Hopes that poker may be legalised in the state of California this year are fading, according to a report in the publication Capitol Weekly, which cites tribal differences and political timing as the negative influences at work.
This week the newspaper reported that California Senate leader Darrell Steinberg was not hopeful that such a proposal would make it through the political mill as the legislature headed into it's final month of the current session.
Asked at a press conference for his opinion, Steinberg reportedly said: "I don't think it should be taken up in the last four weeks. I think it is a legitimate idea for consideration. I only have one question when I hear a proposal like that: how much money for the state General Fund? It's all I want to know. You know, is it two, three hundred million dollars? If it is, I'd consider it. But I think it's going to take more than four weeks to analyze that kind of proposal and the potential economic benefits."

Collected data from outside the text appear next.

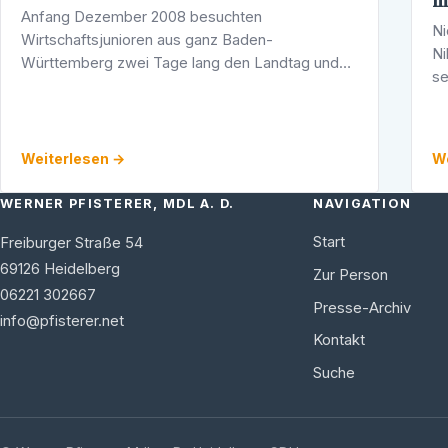
m
Anfang Dezember 2008 besuchten
Ni
Wirtschaftsjunioren aus ganz Baden-
Ni
Württemberg zwei Tage lang den Landtag und
se
konnten Politik hautnah miterleben.
ge
di
Weiterlesen →
We
WERNER PFISTERER, MDL A. D.
NAVIGATION
Start
Freiburger Straße 54
69126
Heidelberg
Zur Person
06221 302667
Presse-Archiv
info@pfisterer.net
Kontakt
Suche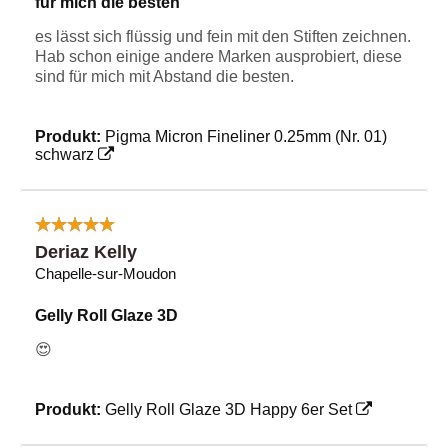
für mich die besten
es lässt sich flüssig und fein mit den Stiften zeichnen.
Hab schon einige andere Marken ausprobiert, diese
sind für mich mit Abstand die besten.
Produkt:
Pigma Micron Fineliner 0.25mm (Nr. 01)
schwarz
Deriaz Kelly
Chapelle-sur-Moudon
Gelly Roll Glaze 3D
😍
Produkt:
Gelly Roll Glaze 3D Happy 6er Set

Complicating the situation are tribal differences of opinion on an initiative by the Morongo Indian band, working with several major Californian card clubs, to legalise poker. Other Indian bands with gambling interests have been approached with the Morongo proposal, a five page draft bill which suggests that a centralised, online poker website would be available to online players within California's borders.
The consortium would have an exclusive right to offer online poker, and all Californian Indian tribes and card clubs would be eligible to be members. The bill is apparently not specific regarding percentage cuts in the venture.
This week the Pechanga Band of Luiseño Indians commenced a counter-initiative, writing to other tribes to flag its opposition to online poker since proposals first surfaced late last year out of concerns for the far-reaching legal, political and policy consequences of an expansion of this magnitude. The Pechangas' interest is not solely moral – it operates a thriving 2 000 slot machine casino in Temecula.
Backing up the letter, the Pechanga released the results of an independent survey by EMC Research which it had commissioned, showing that a poll of 802 randomly selected California voters conducted August 9-13 this year, revealed that 61 percent of respondents opposed legalising online poker in California. This included 44 percent who were "strongly opposed." Only 36 percent were in favour.